Author J. Kerby Anderson, in his book “Signs of Warning, Signs of Hope, Seven Coming Crisis That Will Change Your Life,” discusses the baby boom generation’s crisis of loneliness. The reasons are simple, he says, demographics and social isolation.“In previous centuries where extended families dominated the social landscape”  he writes, “a sizable proportion of adults living alone was unthinkable. And even in this century, adults living alone have usually been found near the beginning (singles) and end (widows) of adult life. But these periods of living alone are now longer due to lifestyle choices on the front end and advances in modern medicine on the back end.” 

My first night in Colorado – dinner with good friends.

Hosts Donna and Bernie Grauer, welcoming me home

 

These facts have kept my mind preoccupied and whirling the past year as I’ve explored my options.
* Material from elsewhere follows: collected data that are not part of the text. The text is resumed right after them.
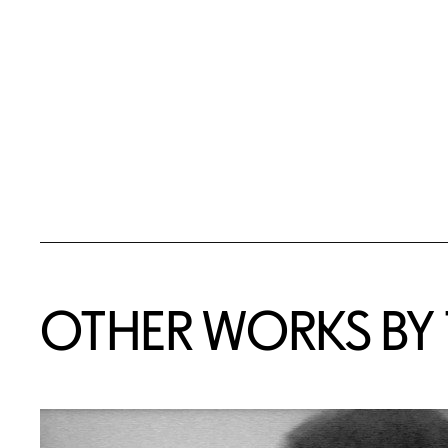
OTHER WORKS BY T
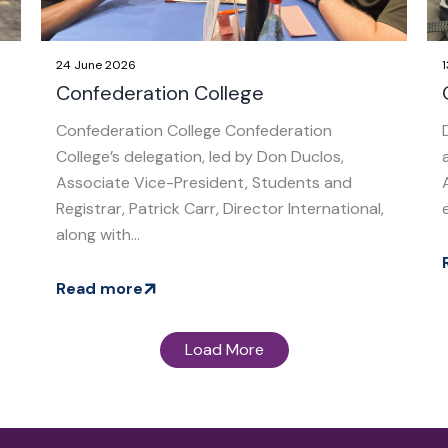
24 June 2026
Confederation College
Confederation College Confederation
College’s delegation, led by Don Duclos,
Associate Vice-President, Students and
Registrar, Patrick Carr, Director International,
along with...
Read more
Load More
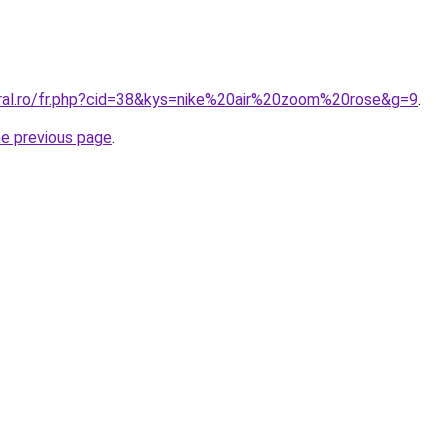
oral.ro/fr.php?cid=38&kys=nike%20air%20zoom%20rose&g=9
.
he previous page
.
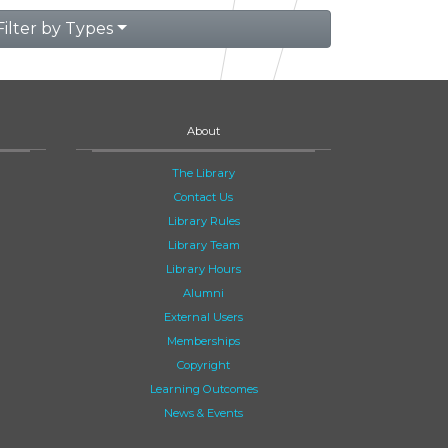
Filter by Types
About
The Library
Contact Us
Library Rules
Library Team
Library Hours
Alumni
External Users
Memberships
Copyright
Learning Outcomes
News & Events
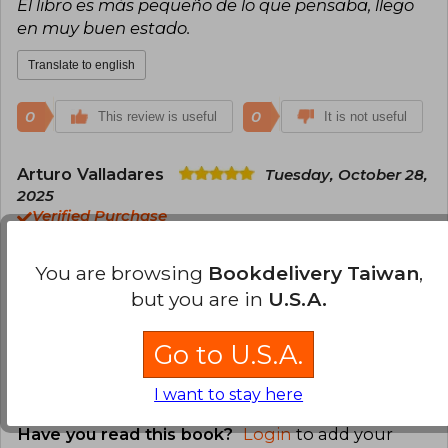
El libro es más pequeño de lo que pensaba, llego
en muy buen estado.
Translate to english
0
0
This review is useful
It is not useful
Arturo Valladares
Tuesday, October 28,
2025
Verified Purchase
Excelente libro, es justo lo que esperaba.
Buscalibre me facilitó la búsqueda. Seguiré
You are browsing
Bookdelivery Taiwan
,
comprando mis libros por este medio.
but you are in
U.S.A.
Translate to english
Go to U.S.A.
0
0
This review is useful
It is not useful
I want to stay here
Have you read this book?
Login
to add your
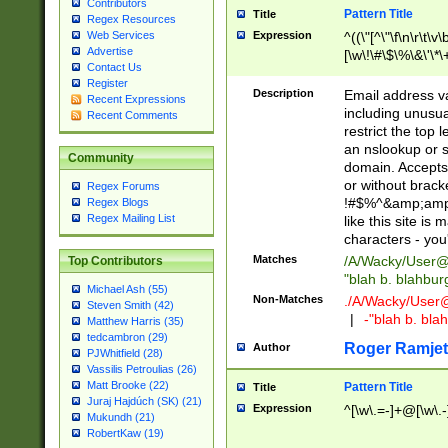
Contributors
Pattern Title
Title
Regex Resources
Web Services
Expression
^((\"[^\"\f\n\r\t\v\
Advertise
[\w\!\#\$\%\&\'\*\+
Contact Us
9])|([0-1]?[0-9]?[
Register
[0-9]))\.((25[0-5]
Description
Email address v
Recent Expressions
5])|(2[0-4][0-9])|
including unusual
Recent Comments
9])|([0-1]?[0-9]?[
restrict the top 
[0-9]))\.((25[0-5]
an nslookup or s
Community
5])|(2[0-4][0-9])|
domain. Accepts 
Za-z\-]+))$
or without bracket
Regex Forums
!#$%^&amp;amp;
Regex Blogs
Regex Mailing List
like this site i
characters - you'l
Matches
/A/Wacky/
User@
Top Contributors
"blah b. blahbu
Michael Ash (55)
Non-Matches
./A/Wacky/
User
Steven Smith (42)
|
-"blah b. bl
Matthew Harris (35)
tedcambron (29)
Roger Ramjet
Author
PJWhitfield (28)
Vassilis Petroulias (26)
Matt Brooke (22)
Pattern Title
Title
Juraj Hajdúch (SK) (21)
Expression
^[\w\.=-]+@[\w\.-
Mukundh (21)
RobertKaw (19)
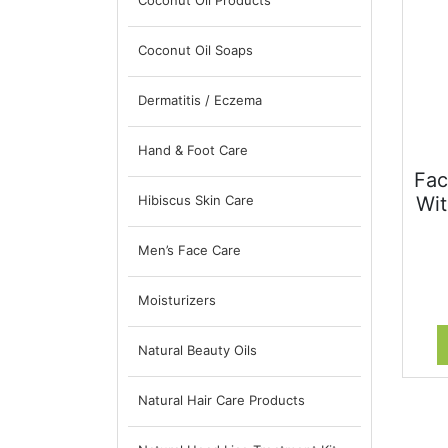
Coconut Oil Products
Coconut Oil Soaps
Dermatitis / Eczema
Hand & Foot Care
Fac
Hibiscus Skin Care
Wit
Men’s Face Care
Moisturizers
Natural Beauty Oils
Natural Hair Care Products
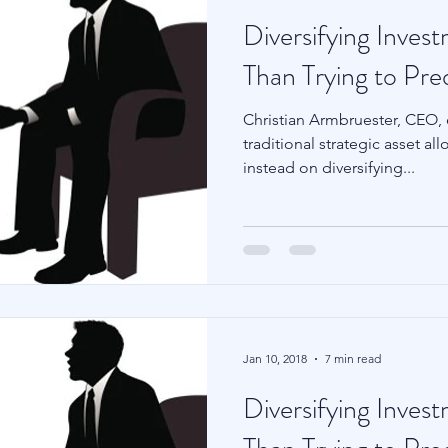
Diversifying Inves
Than Trying to Pre
Christian Armbruester, CEO,
traditional strategic asset a
instead on diversifying...
Jan 10, 2018
7 min read
Diversifying Inves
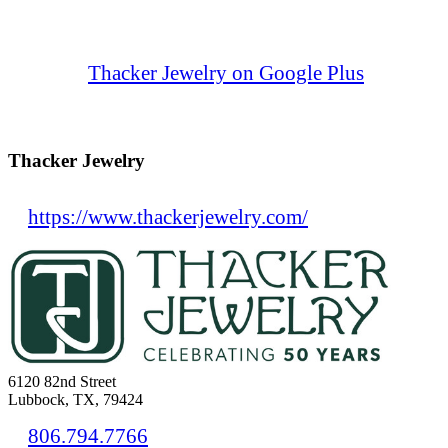
Thacker Jewelry on Google Plus
Thacker Jewelry
https://www.thackerjewelry.com/
6120 82nd Street
Lubbock, TX, 79424
806.794.7766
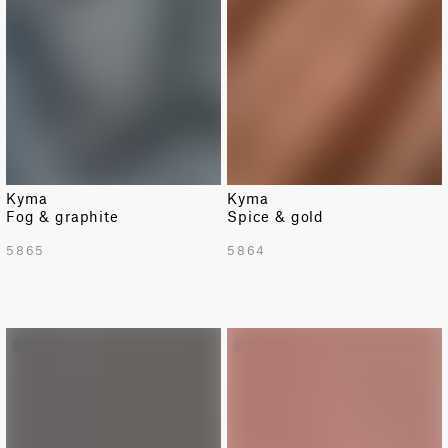
Kyma
Kyma
Fog & graphite
Spice & gold
5865
5864
LIMITED
LIMITED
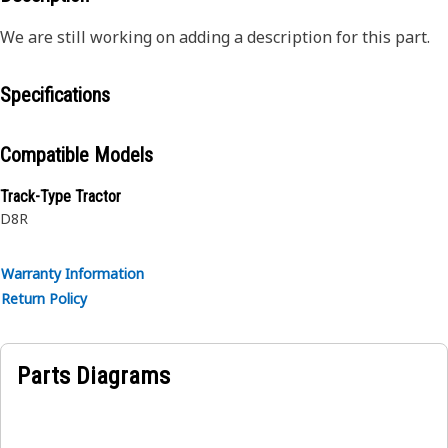
We are still working on adding a description for this part.
Specifications
Compatible Models
Track-Type Tractor
D8R
Warranty Information
Return Policy
Parts Diagrams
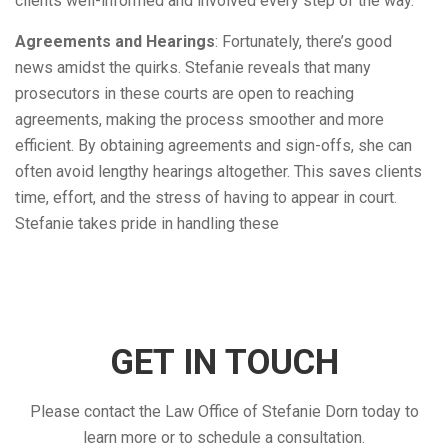
clients well-informed and involved every step of the way.
Agreements and Hearings
: Fortunately, there’s good
news amidst the quirks. Stefanie reveals that many
prosecutors in these courts are open to reaching
agreements, making the process smoother and more
efficient. By obtaining agreements and sign-offs, she can
often avoid lengthy hearings altogether. This saves clients
time, effort, and the stress of having to appear in court.
Stefanie takes pride in handling these
GET IN TOUCH
Please contact the Law Office of Stefanie Dorn today to
learn more or to schedule a consultation.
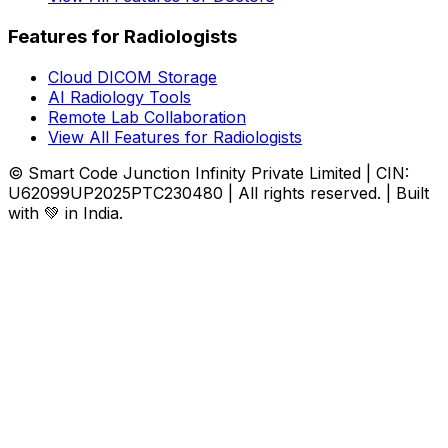
Features for Radiologists
Cloud DICOM Storage
AI Radiology Tools
Remote Lab Collaboration
View All Features for Radiologists
© Smart Code Junction Infinity Private Limited | CIN:
U62099UP2025PTC230480 | All rights reserved. | Built
with 💚 in India.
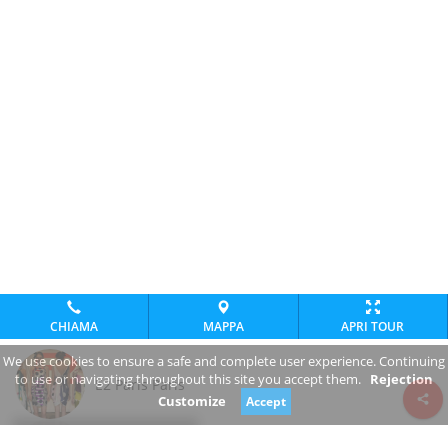
CHIAMA
MAPPA
APRI TOUR
We use cookies to ensure a safe and complete user experience. Continuing
to use or navigating throughout this site you accept them.
Rejection
E2 Paris Paris
Customize
Accept
Review consent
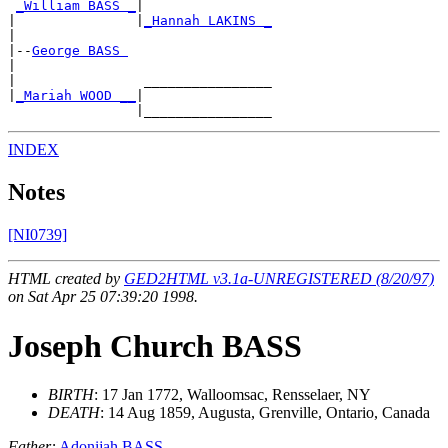
_William BASS _
|

|               |
_Hannah LAKINS _
|

|--
George BASS 
|

|                ________________

|
_Mariah WOOD __
|

INDEX
Notes
[NI0739]
HTML created by
GED2HTML v3.1a-UNREGISTERED (8/20/97)
on Sat Apr 25 07:39:20 1998.
Joseph Church BASS
BIRTH
: 17 Jan 1772, Walloomsac, Rensselaer, NY
DEATH
: 14 Aug 1859, Augusta, Grenville, Ontario, Canada
Father:
Adonijah BASS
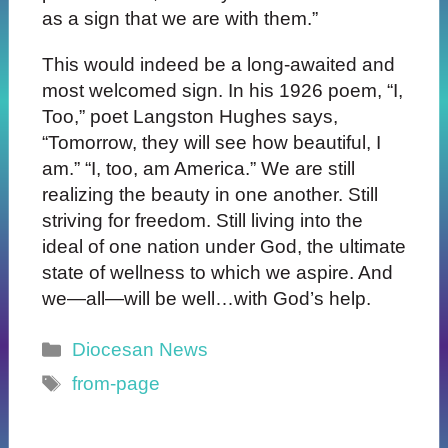
as a sign that we are with them.”
This would indeed be a long-awaited and
most welcomed sign. In his 1926 poem, “I,
Too,” poet Langston Hughes says,
“Tomorrow, they will see how beautiful, I
am.” “I, too, am America.” We are still
realizing the beauty in one another. Still
striving for freedom. Still living into the
ideal of one nation under God, the ultimate
state of wellness to which we aspire. And
we—all—will be well…with God’s help.
Categories
Diocesan News
Tags
from-page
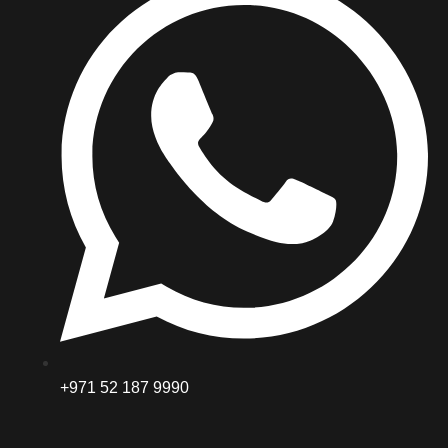
+971 52 187 9990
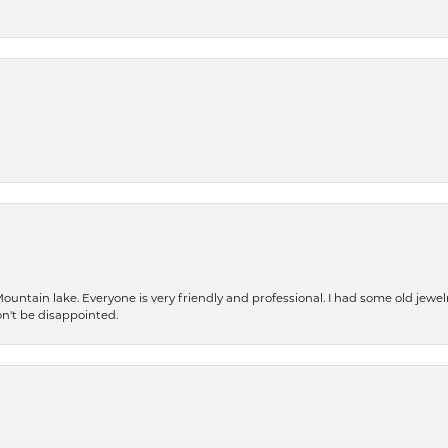
Mountain lake. Everyone is very friendly and professional. I had some old jewel
won't be disappointed.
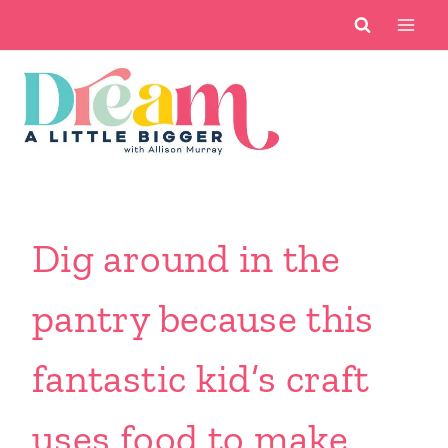
Skip
to
content
Dig around in the
pantry because this
fantastic kid’s craft
uses food to make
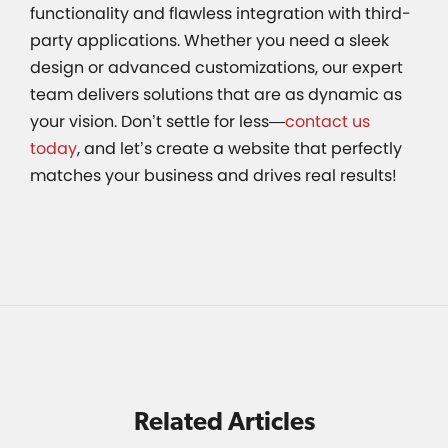
functionality and flawless integration with third-
party applications. Whether you need a sleek
design or advanced customizations, our expert
team delivers solutions that are as dynamic as
your vision. Don’t settle for less—
contact us
today
, and let’s create a website that perfectly
matches your business and drives real results!
Related Articles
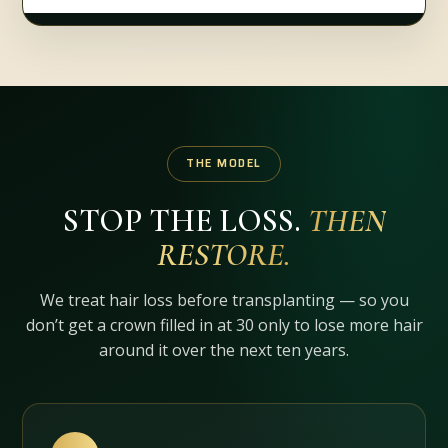
THE MODEL
STOP THE LOSS.
THEN
RESTORE.
We treat hair loss before transplanting — so you
don’t get a crown filled in at 30 only to lose more hair
around it over the next ten years.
Moving to the same California community as my daughter and her family? Although I’d be welcome, my son-in-law turns pale, paler and palest, at the thought. And I agree. Last December, I thought I had put together a blueprint for moving forward that would make me happy, secure, and content. Unfortunately, a few weeks ago, that plan fell apart and I found myself back at “Go.”  Then, on April 22, the headlines:

“It reached 99 degrees Sunday in Las Vegas, a record high for April, according to the National Weather Service.”

I needed a plan. Fast. That’s when Serendipity called in the form of our long-time Colorado tax accountant, Mark Kavasch. Usually these calls cost me money. This, however, was merely a ‘check-in, taxes were filed, let’s talk about the upcoming year’ call. Mark, ever the professional, discussed the future and then, uncharacteristically, finished his call with these words, “You know, Mary, Michael wouldn’t like this. He wouldn’t like it at all. You need to get back here [Colorado] to your friends and the mountains. You really do.”

My Colorado home may be tiny but the dining room table has plenty of room for family, loved ones and good friends.

Mark’s advice became my permission and my plan. Last Wednesday I made the ten-hour drive to Colorado, returning to a community that has changed dramatically in the past eight years. But so have I. My condominium is tiny but that makes it manageable. I can walk or bike everywhere, safely. Although the mountains seem steeper and the bears are still lurking, the trails are nearby, at my back door. My friends of the past 25 years saved me a place at their tables. Of course there’s sadness and memories that bring some tears. That’s natural and healthy, I’m told. But, at long last, life seems good again.

With apologies for paraphrasing someone wiser than I,“Life isn’t about waiting for the storm to pass, it’s about learning to dance in the rain.”